State ex rel. Sears, Roebuck & Co. v. Haid

Citation60 S.W.2d 41,332 Mo. 701
Decision Date20 April 1933
Docket Number32390
PartiesState ex rel. Sears, Roebuck & Co., a Corporation, Relator, v. George F. Haid, William Dee Becker and Simon G. Nipper, as Judges of the St. Louis Court of Appeals
CourtUnited States State Supreme Court of Missouri

Opinion of the Court of Appeals quashed.

Bryan Williams, Cave & McPheeters for relator.
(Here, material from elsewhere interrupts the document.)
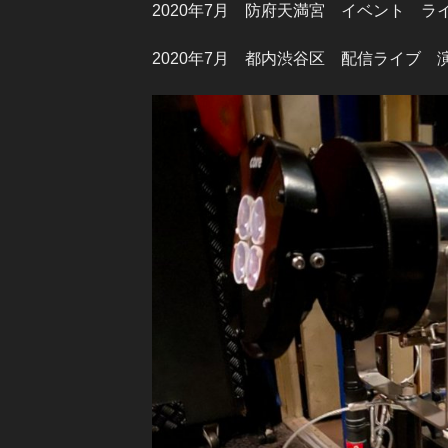
2020年7月 防府天満宮 イベント ラ
2020年7月 都内渋谷区 配信ライブ 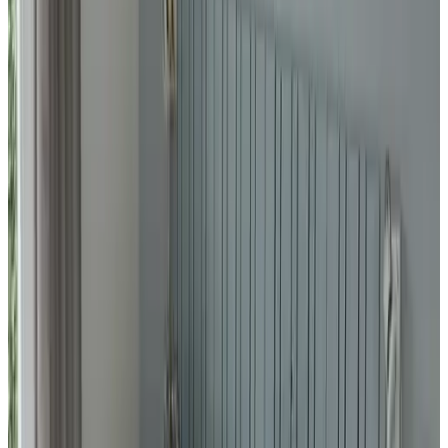
FS
hcablloS aninarF
August 2026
(1) The decision of the Court of Appeals that the last clause of Section 2967 of the Revised Statutes of 1929, "And no contract for the sale of lands made by an agent shall be binding upon the principal unless such agent is authorized in writing to make said contract," applies only to the agent of the vendor and seller and not to the agent of the vendee or purchaser is in conflict with and contradictory to the latest previous and controlling rulings of this court and with the decisions on the same question of the Kansas City Court of Appeals. Ivory v. Murphy, 36 Mo. 534; Luckett v. Williamson, 37 Mo. 389; Culligan v Wingerter, 57 Mo. 241; Walker v. Owen, 79 Mo 563; Dunham v. Hartman, 153 Mo. 625; Schlanker v. Smith, 27 Mo.App. 516. (2) The opinion of the Court of Appeals is likewise in direct conflict with and contradictory to the latest previous and controlling decisions of this court on the rules of statutory construction, for this court has repeatedly held that, where words or phrases employed in a statute have been construed by the courts of last resort to have been used in a particular sense in a previous statute on the same subject, they are presumed, in the absence of a clearly-expressed intent to the contrary, to be used in the same sense in the new or amended statute as in the previous statute. Kelly v. Thuey, 143 Mo. 422; State v. Schenk, 238 Mo. 429; Handlin v. Morgan County, 57 Mo. 114; Easton v. Courtwright, 84 Mo. 27; State ex inf. v. Meeker, 317 Mo. 719; State ex rel. v. Daues, 14 S.W.2d 990; Thorn v. Browne, 257 F. 519.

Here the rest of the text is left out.